So I have the following question:
Suppose that at the end of some month (referred to as month 0), you open a
investment account with an initial investment of I dollars for some given I .The account grows at a fixed interest rate of r% per month, for a given r (note that if the quoted interest rate is an annual interest, then r = r/12). Suppose that at the end of every month you add some fixed amount m dollars for some given m. Denote xn by the amount of money you have in your account at the end of
month n.
a) Write a recurrence relation that relates xn to xn-1, for n$\ge$t. The relation should involve and m,r,I,n.

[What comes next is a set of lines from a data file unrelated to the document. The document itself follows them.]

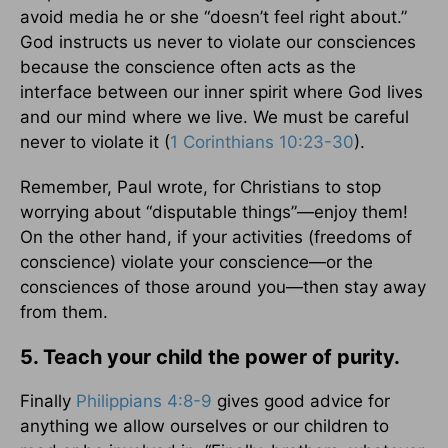
avoid media he or she “doesn’t feel right about.”
God instructs us never to violate our consciences
because the conscience often acts as the
interface between our inner spirit where God lives
and our mind where we live. We must be careful
never to violate it (
1 Corinthians 10:23-30
).
Remember, Paul wrote, for Christians to stop
worrying about “disputable things”—enjoy them!
On the other hand, if your activities (freedoms of
conscience) violate your conscience—or the
consciences of those around you—then stay away
from them.
5. Teach your child the power of purity.
Finally
Philippians 4:8-9
gives good advice for
anything we allow ourselves or our children to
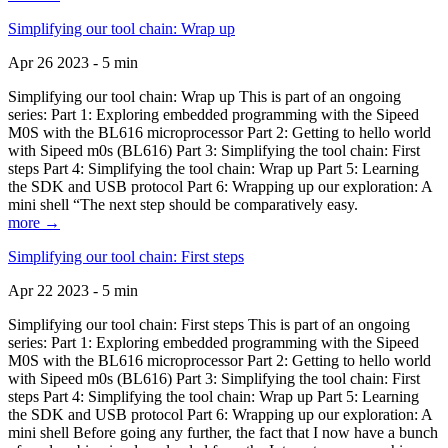
Simplifying our tool chain: Wrap up
Apr 26 2023 - 5 min
Simplifying our tool chain: Wrap up This is part of an ongoing
series: Part 1: Exploring embedded programming with the Sipeed
M0S with the BL616 microprocessor Part 2: Getting to hello world
with Sipeed m0s (BL616) Part 3: Simplifying the tool chain: First
steps Part 4: Simplifying the tool chain: Wrap up Part 5: Learning
the SDK and USB protocol Part 6: Wrapping up our exploration: A
mini shell “The next step should be comparatively easy.
more →
Simplifying our tool chain: First steps
Apr 22 2023 - 5 min
Simplifying our tool chain: First steps This is part of an ongoing
series: Part 1: Exploring embedded programming with the Sipeed
M0S with the BL616 microprocessor Part 2: Getting to hello world
with Sipeed m0s (BL616) Part 3: Simplifying the tool chain: First
steps Part 4: Simplifying the tool chain: Wrap up Part 5: Learning
the SDK and USB protocol Part 6: Wrapping up our exploration: A
mini shell Before going any further, the fact that I now have a bunch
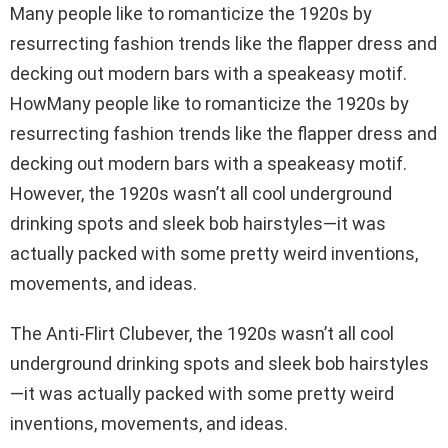
Many people like to romanticize the 1920s by
resurrecting fashion trends like the flapper dress and
decking out modern bars with a speakeasy motif.
HowMany people like to romanticize the 1920s by
resurrecting fashion trends like the flapper dress and
decking out modern bars with a speakeasy motif.
However, the 1920s wasn’t all cool underground
drinking spots and sleek bob hairstyles—it was
actually packed with some pretty weird inventions,
movements, and ideas.
The Anti-Flirt Clubever, the 1920s wasn’t all cool
underground drinking spots and sleek bob hairstyles
—it was actually packed with some pretty weird
inventions, movements, and ideas.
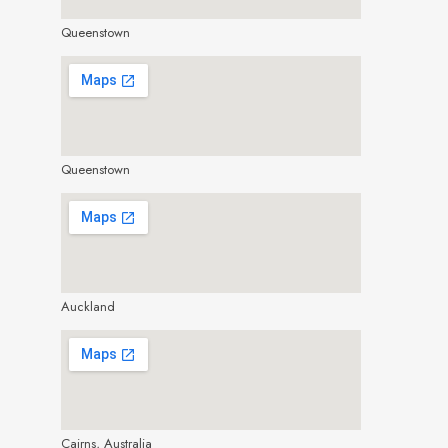
Queenstown
make google map responsive
Queenstown
make google map responsive
Auckland
make google map responsive
Cairns, Australia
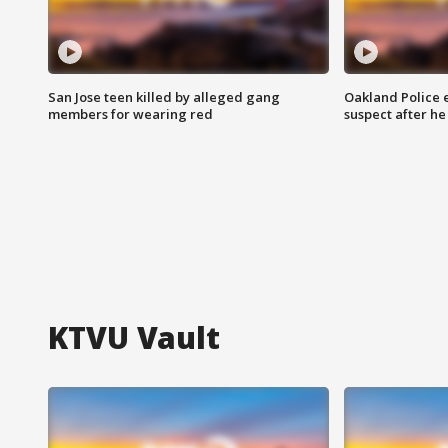
San Jose teen killed by alleged gang
Oakland Police 
members for wearing red
suspect after h
KTVU Vault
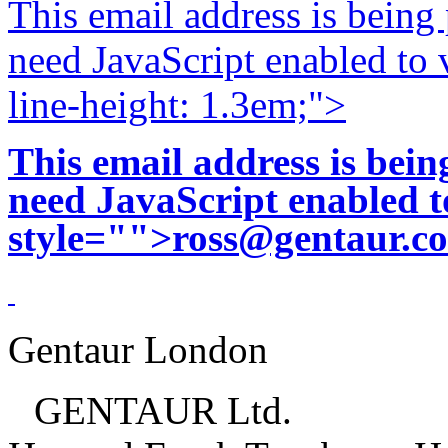
This email address is being
need JavaScript enabled to v
line-height: 1.3em;">
This email address is bei
need JavaScript enabled to
style="">
ross@gentaur.c
Gentaur London
GENTAUR Ltd.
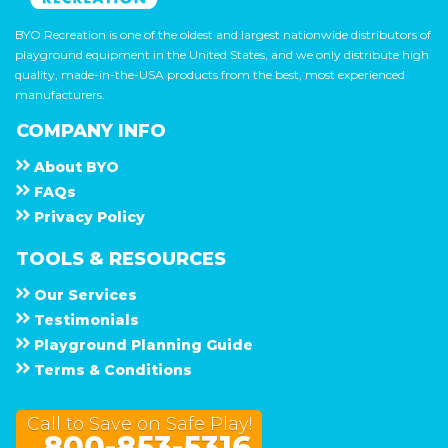
BYO Recreation is one of the oldest and largest nationwide distributors of
playground equipment in the United States, and we only distribute high
quality, made-in-the-USA products from the best, most experienced
manufacturers.
COMPANY INFO
About
B Y O
F A Q s
Privacy Policy
TOOLS & RESOURCES
Our Services
Testimonials
Playground Planning Guide
Terms & Conditions
Call to Save on Safe Play!
800-853-5316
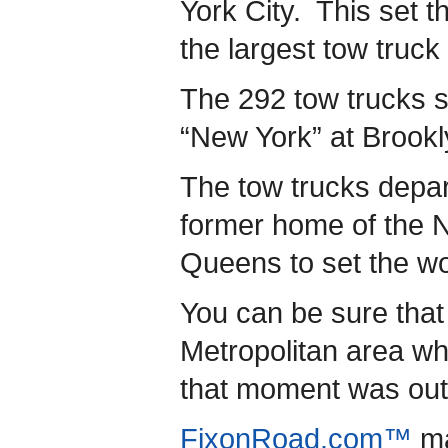
York City. This set t
the largest tow truck
The 292 tow trucks s
“New York” at Brookl
The tow trucks depa
former home of the 
Queens to set the wo
You can be sure that
Metropolitan area wh
that moment was out 
FixonRoad.com™
ma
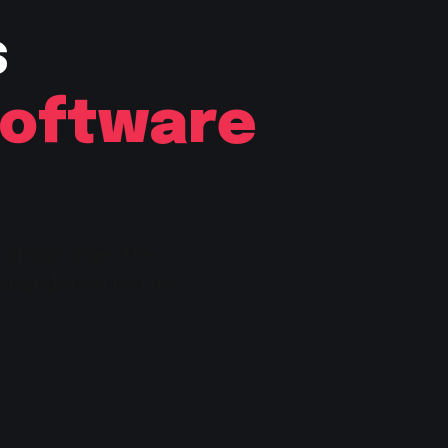
s
Software
e showcases the
 abandoned by the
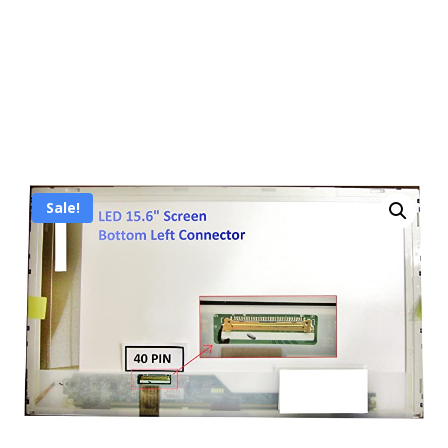
Sale!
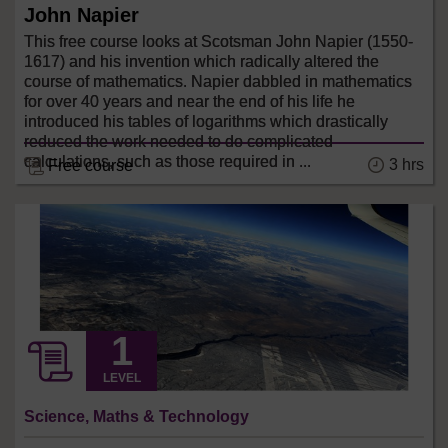
John Napier
This free course looks at Scotsman John Napier (1550-
1617) and his invention which radically altered the
course of mathematics. Napier dabbled in mathematics
for over 40 years and near the end of his life he
introduced his tables of logarithms which drastically
reduced the work needed to do complicated
calculations, such as those required in ...
3 hrs
Free course
LEVEL
Science, Maths & Technology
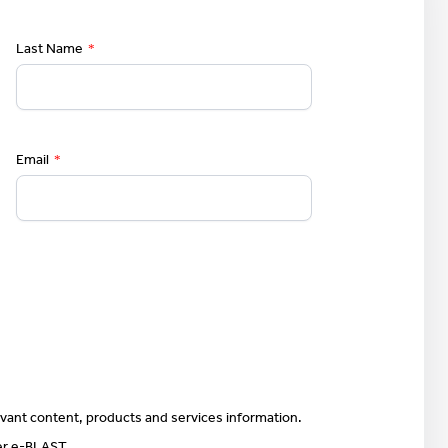
Last Name
*
Email
*
vant content, products and services information.
ter e-BLAST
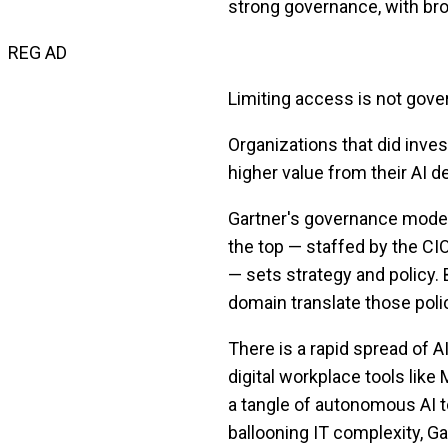
strong governance, with bro
REG AD
Limiting access is not gover
Organizations that did inves
higher value from their AI 
Gartner's governance model 
the top — staffed by the CIO
— sets strategy and policy.
domain translate those polic
There is a rapid spread of 
digital workplace tools like 
a tangle of autonomous AI t
ballooning IT complexity, Ga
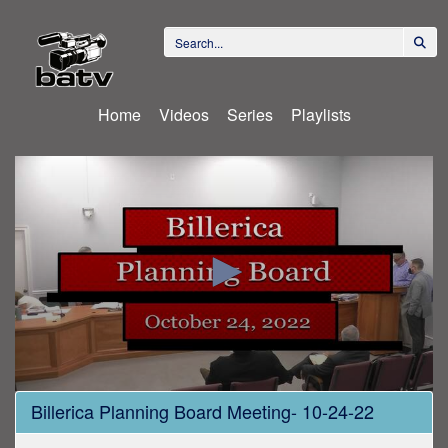
Home
Videos
Series
Playlists
0
Billerica Planning Board Meeting- 10-24-22
seconds
of
3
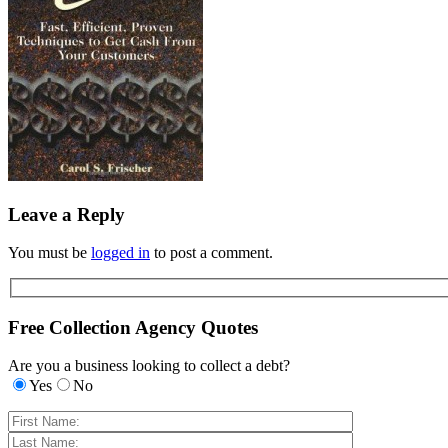
Leave a Reply
You must be
logged in
to post a comment.
Free Collection Agency Quotes
Are you a business looking to collect a debt?
Yes
No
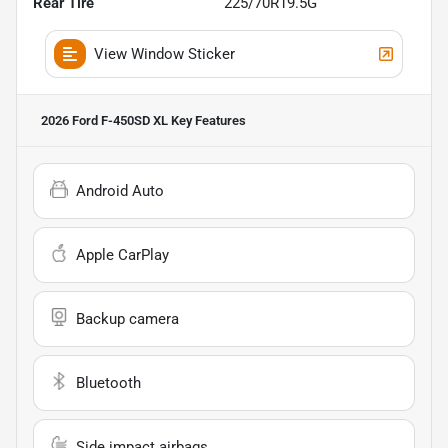
Rear Tire
225/70R19.5G
View Window Sticker
2026 Ford F-450SD XL
Key Features
Android Auto
Apple CarPlay
Backup camera
Bluetooth
Side impact airbags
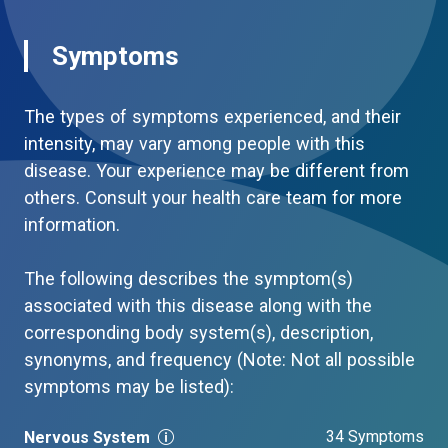
Symptoms
The types of symptoms experienced, and their
intensity, may vary among people with this
disease. Your experience may be different from
others. Consult your health care team for more
information.
The following describes the symptom(s)
associated with this disease along with the
corresponding body system(s), description,
synonyms, and frequency (Note: Not all possible
symptoms may be listed):
34 Symptoms
Nervous System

Make sure to also indicate the value of x0.
b) Solve the recurrence relation of part (a).
c) Assume that I = \$10,000, r = 0.5%, and m = $1,000. Use part (b) to compute the value of the investment after 20 years
I derived the recurrence relation for part (a) as:
xn = (1+r)xn-1 + m x0 = I
Then I used the following definition of a linear recurrence relation to solve for part (b)
xn = a xn-1 + b ==>
xn = (x0 – b⁄(1-a)
) an – b⁄(1-a)
Where:
a = (1+r) & b = m
So:
xn = (I – m⁄r) an – m⁄r
However, when I try to solve for part (c), I get a negative answer (and quite a large one at that).
Where my n = 12 months x 20 years = 240 months
Best Answer
The formula you must use is: $$x_n=\left(x_0-\frac{b}{1-a}\right)\cdot a^n \color{red}{+} \frac{b}{1-a}.$$